Kısa bir süre önce, dünya birçok insanın yaralandığını izledi ve Temmuz ayı başlarında bir Teksas kasabasından geçtikten sonra düzinelerce öldü.
Bu tehlikeli olayların acil etkisi akılda olmakla birlikte, Saskatchewan Üniversitesi (USASK) araştırmacısı Dr. Markus Brinkmann (Ph.D.), sel suları geri çekildikten sonra devam eden çevre ve sağlık endişeleri hakkında farkındalık yaratıyor.
Brinkmann, “Taşkın olayı sırasında meydana gelen birçok şey var. Sellerin yaşam kaybı ve maddi hasar gibi doğrudan etkileri var, ancak bunun ötesinde çok şey var, gerçekten göremeyeceksiniz.” Dedi.
“Patojenleri ve mikropları serbest bırakabilen atık su arıtma tesisleri taşmanız var, ancak aniden rahatsız edilen ve çevreye yeniden dağıtılan nehir tortularında bulunan kimyasal kirletici maddeleriniz var.”
Kimyasalların yeniden yapılması, bu yılki Birleşmiş Milletler Çevre Programı (UNEP) Frontiers Raporunda, “İnsanlar ve ekosistemler için yeni bir zorluk çağıyla karşı karşıya olan zamanın ağırlığı” ile ilgilenen bir konudur. Bienal raporu, küresel çevresel zorluklara dikkat çekerek ortaya çıkan çevresel endişe konularına giriyor.
Bir ekotoksikolog ve Usask Toksikoloji Merkezi’nin direktörü Brinkmann, tortu olarak bilinen katmanlarda alt nehir yataklarında bulunan kirleticilerin, hastalık, kanser ve doğum kusurlarına olan bağlantıları nedeniyle toksikolojik kaygılar nedeniyle onlarca yıl önce kullanmayı bıraktığımız kimyasallar olduğunu söyledi. Ancak sellerden rahatsız olduğunda, bu kimyasallar tarlalara ve hatta gıda sistemimize tekrar yol bulabilir.
Brinkmann, “Kalıcı organik kirleticiler dediğimiz şeye bakıyoruz, geçmişte kasıtlı olarak üretilen veya endüstriyel faaliyetlerin bir yan ürünü olanlar. Uzun süre ortamda kaldıkları ve bozulmadıkları için kalıcıdırlar.” Dedi.
Mevcut sel yönetimi stratejileri, taşkın sularının içerebileceği taşkın yatakları olarak bilinen alanlara duyulan ihtiyacı vurgulamaktadır – şehirlere ve altyapıya zarar vermektedir. Brinkmann, bazı durumlarda taşkın yataklarının sığır gibi hayvancılık için otlatma alanları içerdiğini, yani bir sel olayında bu alanlarda yeniden dolaştırılmış kimyasalların biriktirilebileceğini söyledi.

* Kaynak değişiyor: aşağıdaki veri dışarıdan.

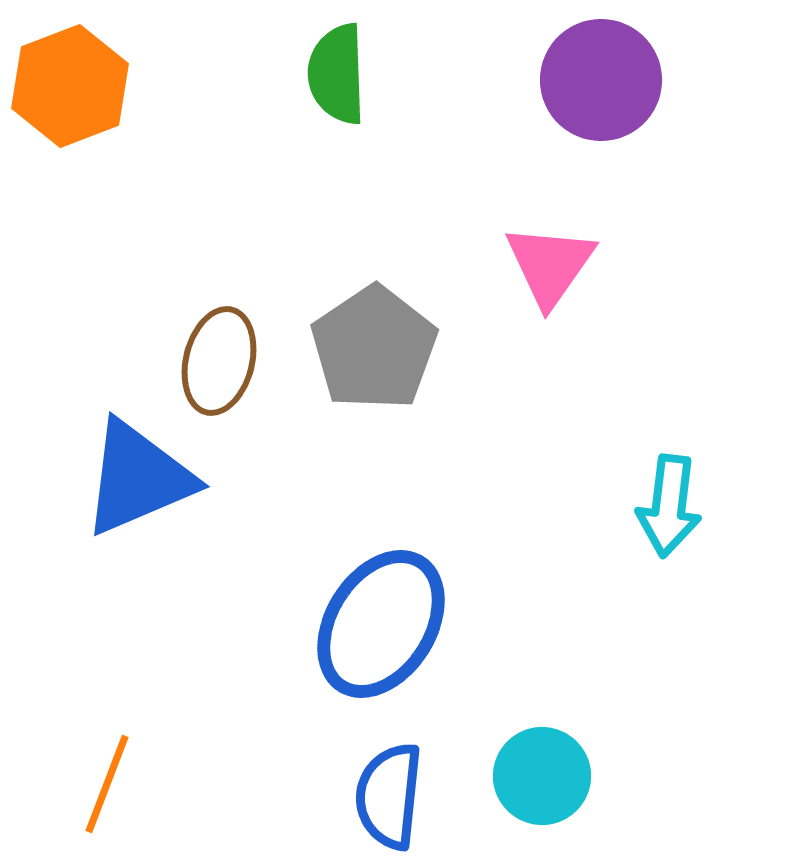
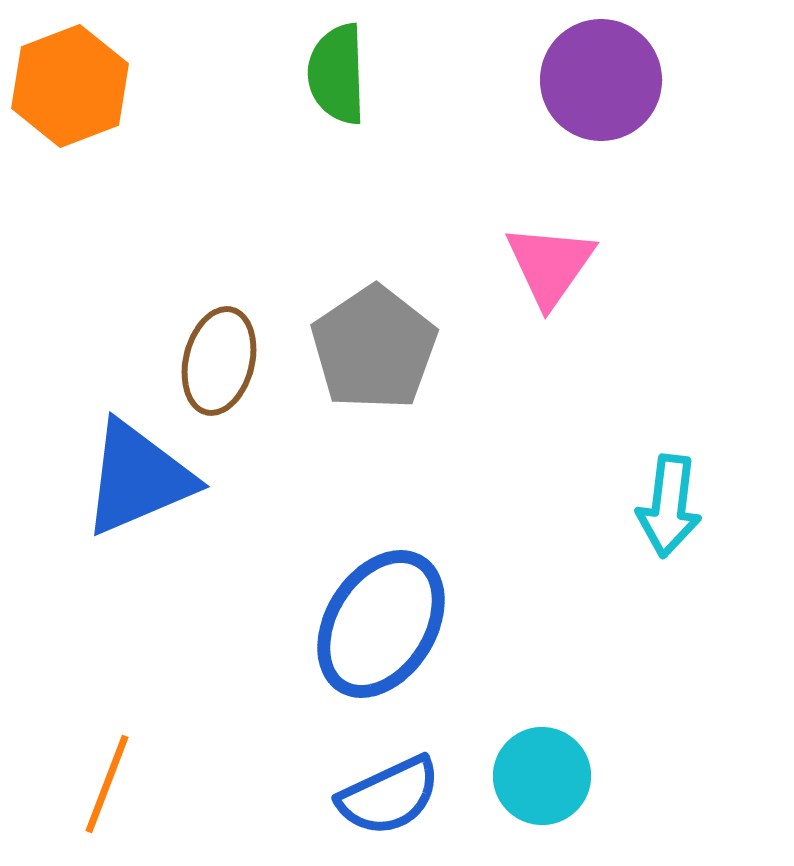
blue semicircle: rotated 121 degrees counterclockwise
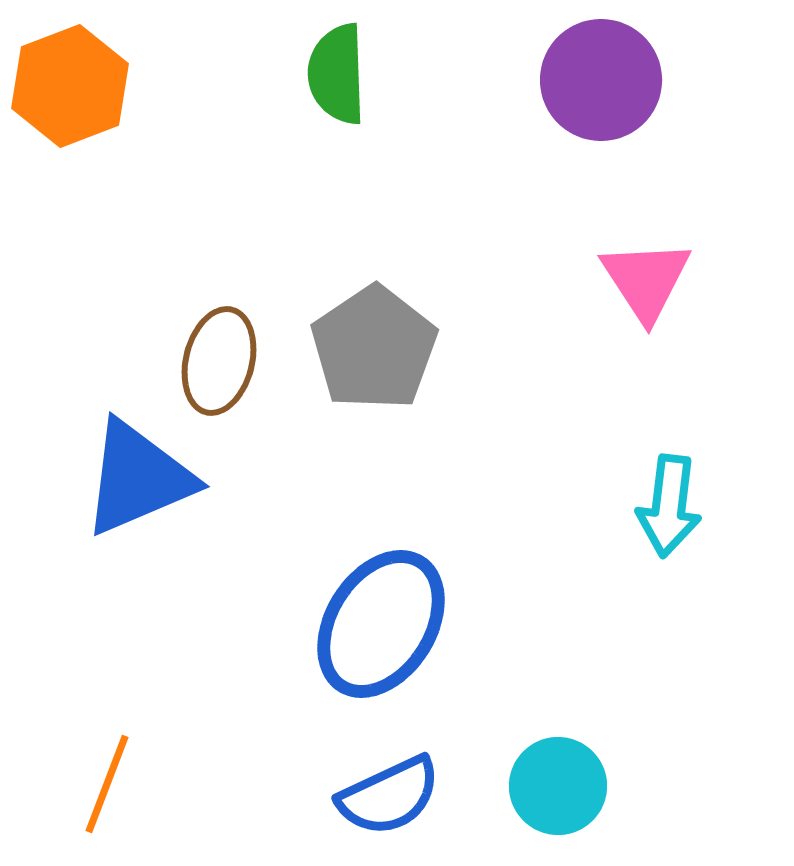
pink triangle: moved 96 px right, 15 px down; rotated 8 degrees counterclockwise
cyan circle: moved 16 px right, 10 px down
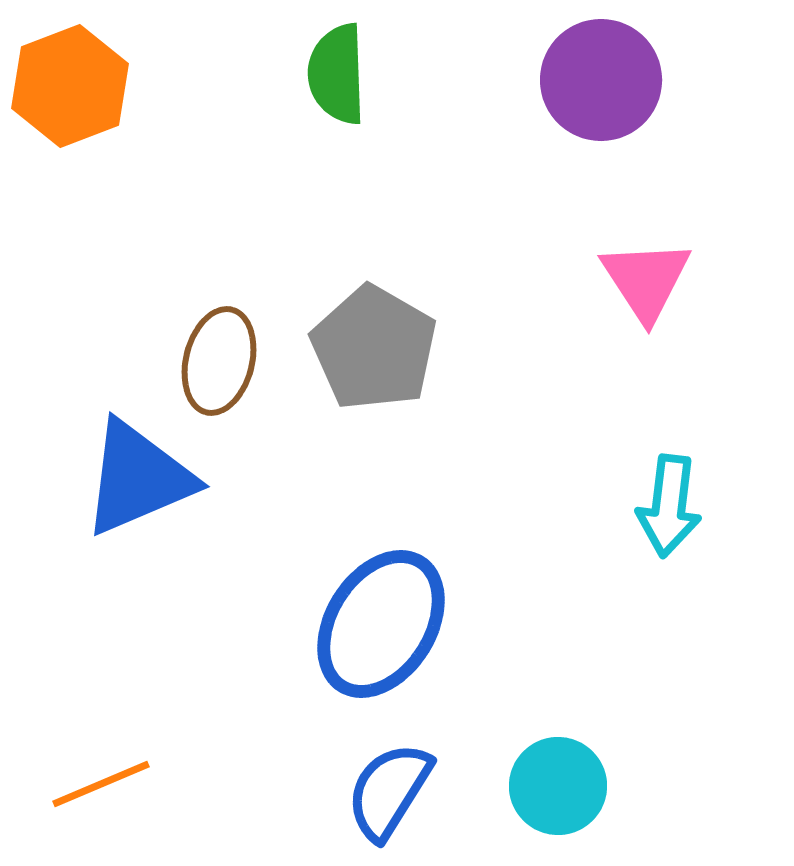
gray pentagon: rotated 8 degrees counterclockwise
orange line: moved 6 px left; rotated 46 degrees clockwise
blue semicircle: moved 5 px up; rotated 147 degrees clockwise
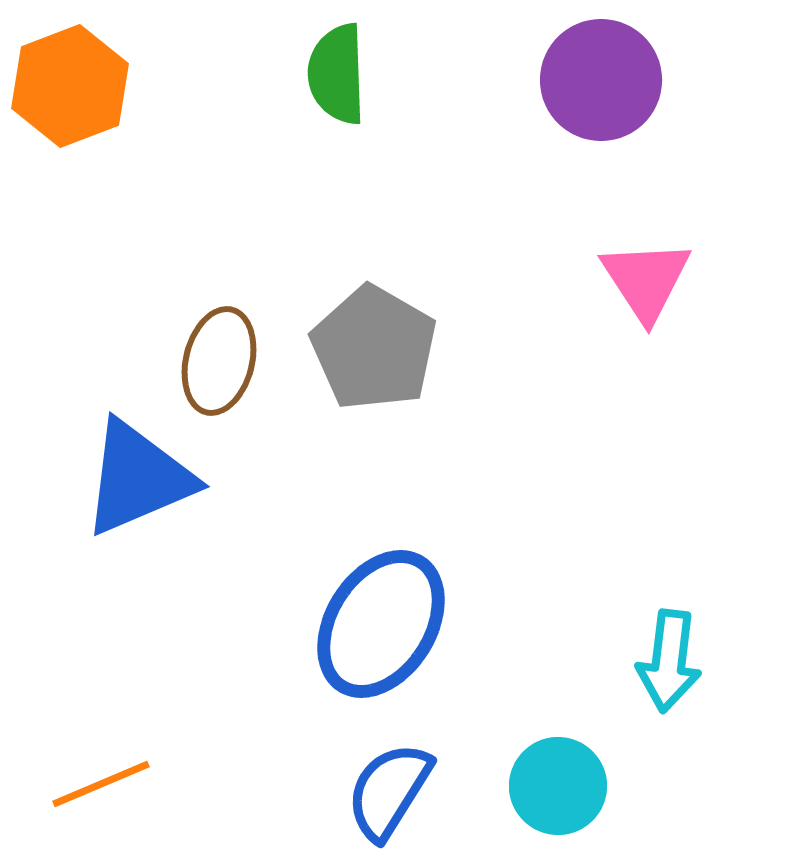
cyan arrow: moved 155 px down
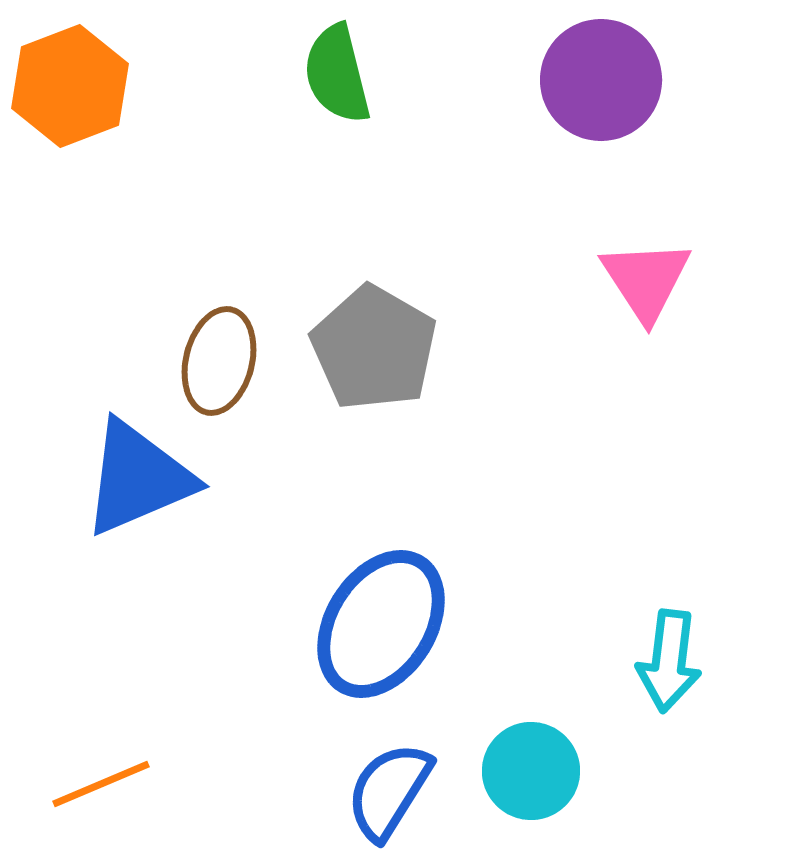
green semicircle: rotated 12 degrees counterclockwise
cyan circle: moved 27 px left, 15 px up
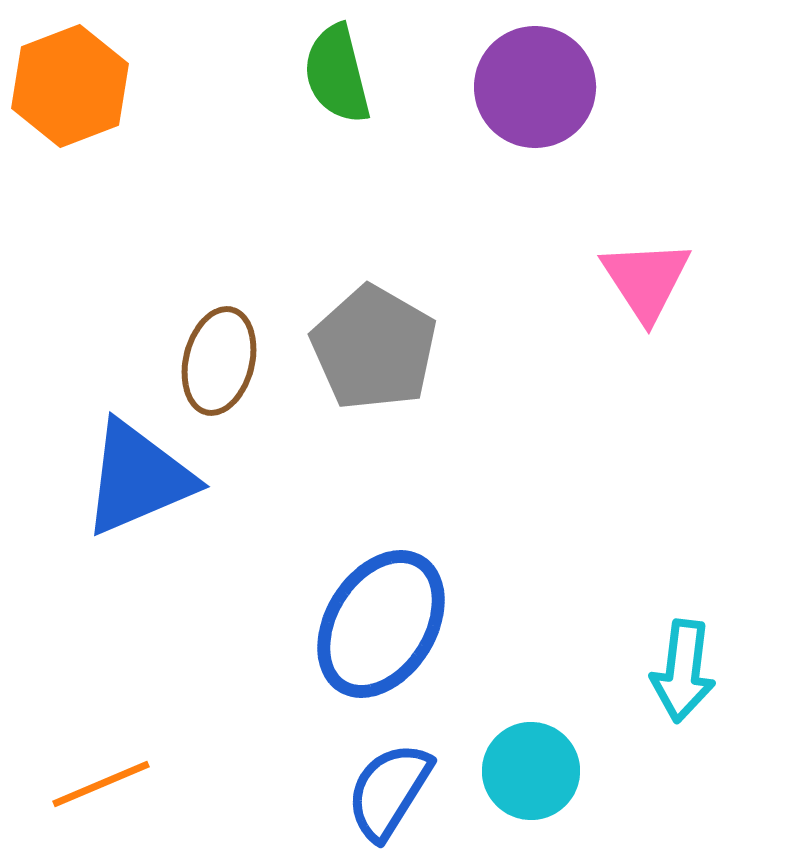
purple circle: moved 66 px left, 7 px down
cyan arrow: moved 14 px right, 10 px down
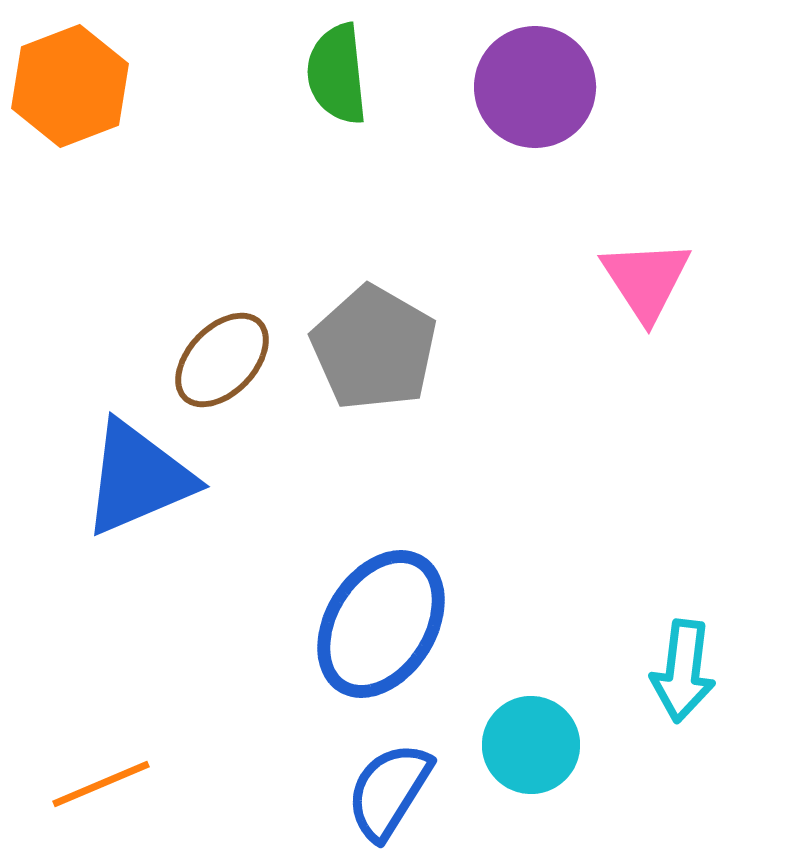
green semicircle: rotated 8 degrees clockwise
brown ellipse: moved 3 px right, 1 px up; rotated 30 degrees clockwise
cyan circle: moved 26 px up
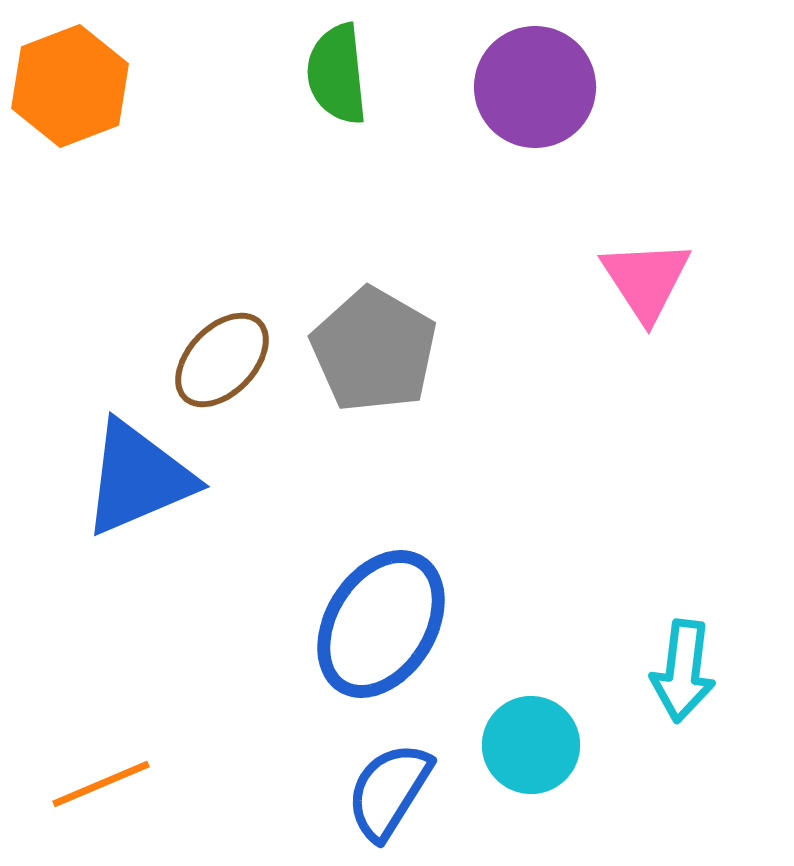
gray pentagon: moved 2 px down
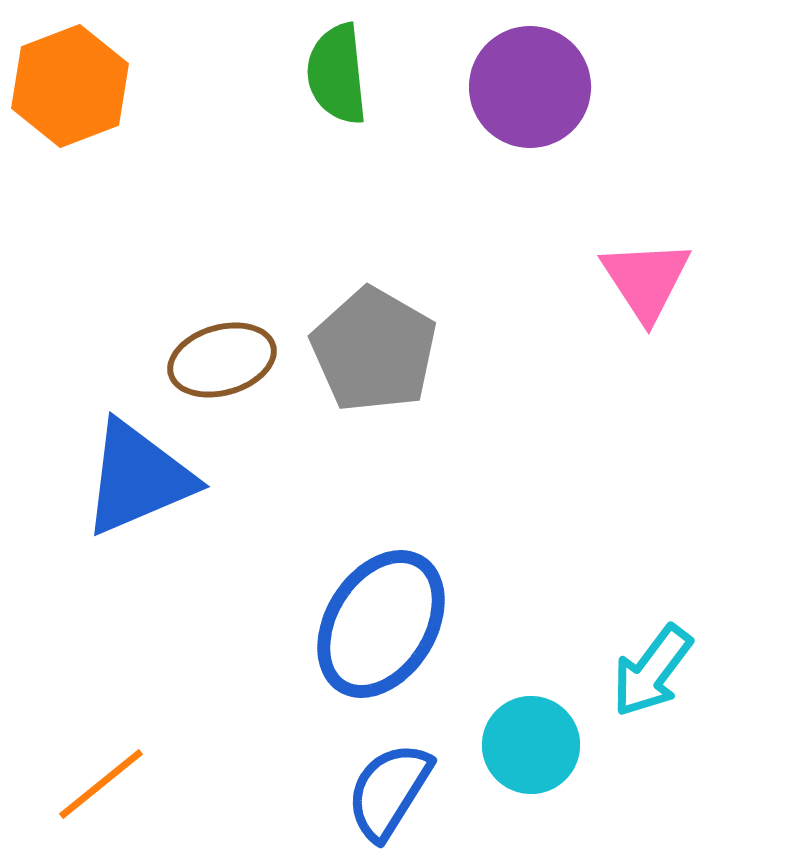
purple circle: moved 5 px left
brown ellipse: rotated 30 degrees clockwise
cyan arrow: moved 31 px left; rotated 30 degrees clockwise
orange line: rotated 16 degrees counterclockwise
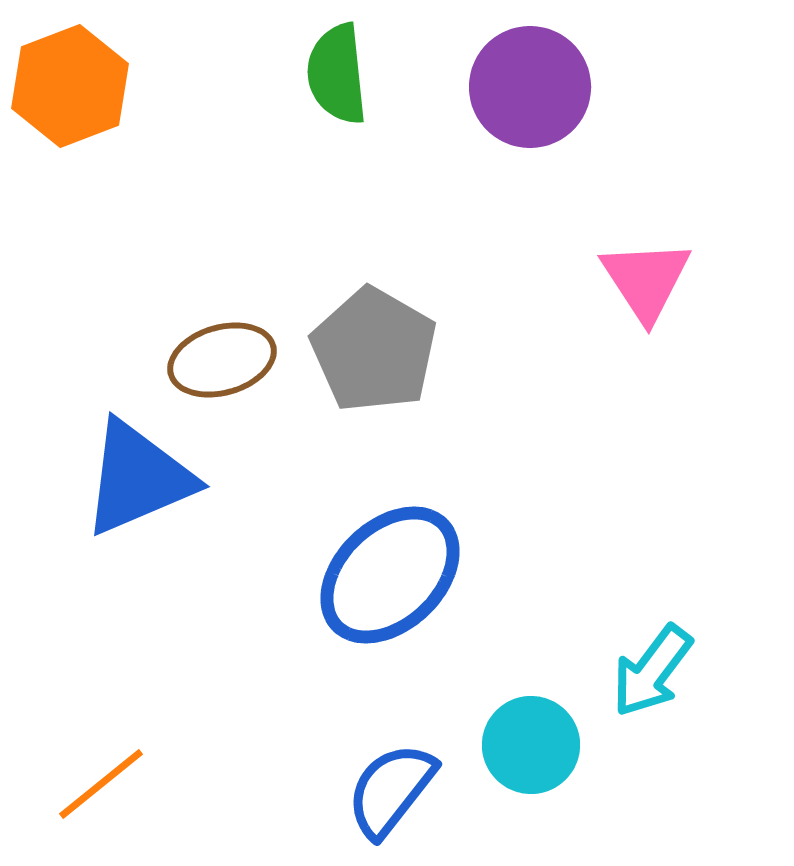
blue ellipse: moved 9 px right, 49 px up; rotated 14 degrees clockwise
blue semicircle: moved 2 px right, 1 px up; rotated 6 degrees clockwise
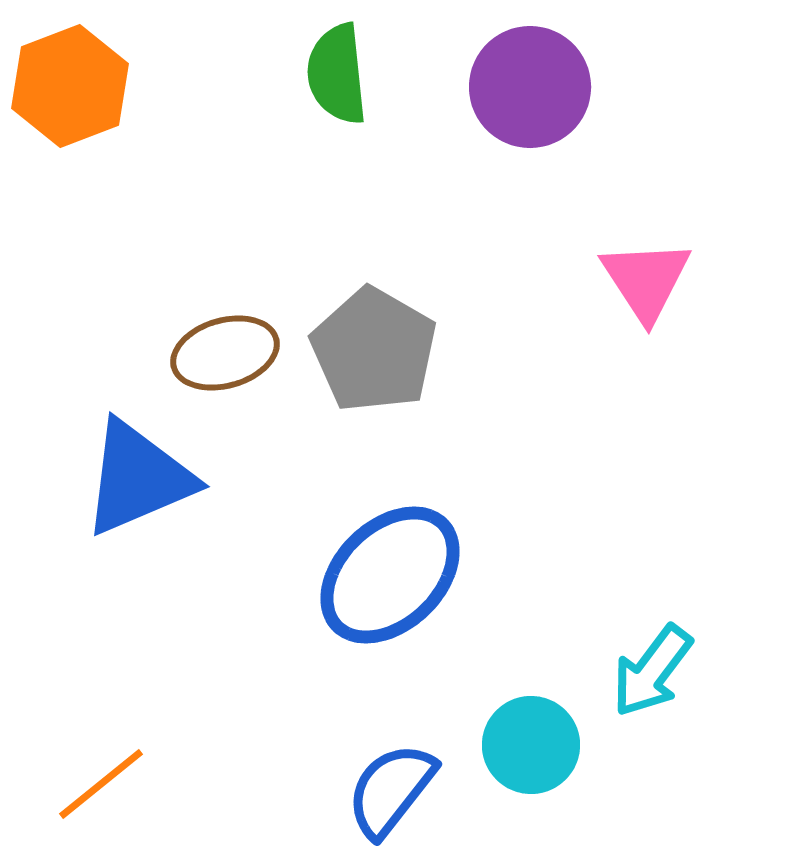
brown ellipse: moved 3 px right, 7 px up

Brinkmann, “Zararlı kimyasalların biriktirilmesi, daha sonra bir sel dalgası alırsanız, inekler çimleri yiyecek ve bu kimyasallar da süt ve bazen ete girebilir. Bu endişelenmesi gereken bu kadar açık etkileşimlerdir,” dedi Brinkmann.
“Fikir şu ki, taşkın yatağını açarsanız, taşkın kontrol perspektifinden iyi olacaksınız, ancak kontaminasyon sorunlarına bakarsanız, bunun verimsiz olduğu ve daha fazla arazi kontaminasyonuna neden olduğunuz.”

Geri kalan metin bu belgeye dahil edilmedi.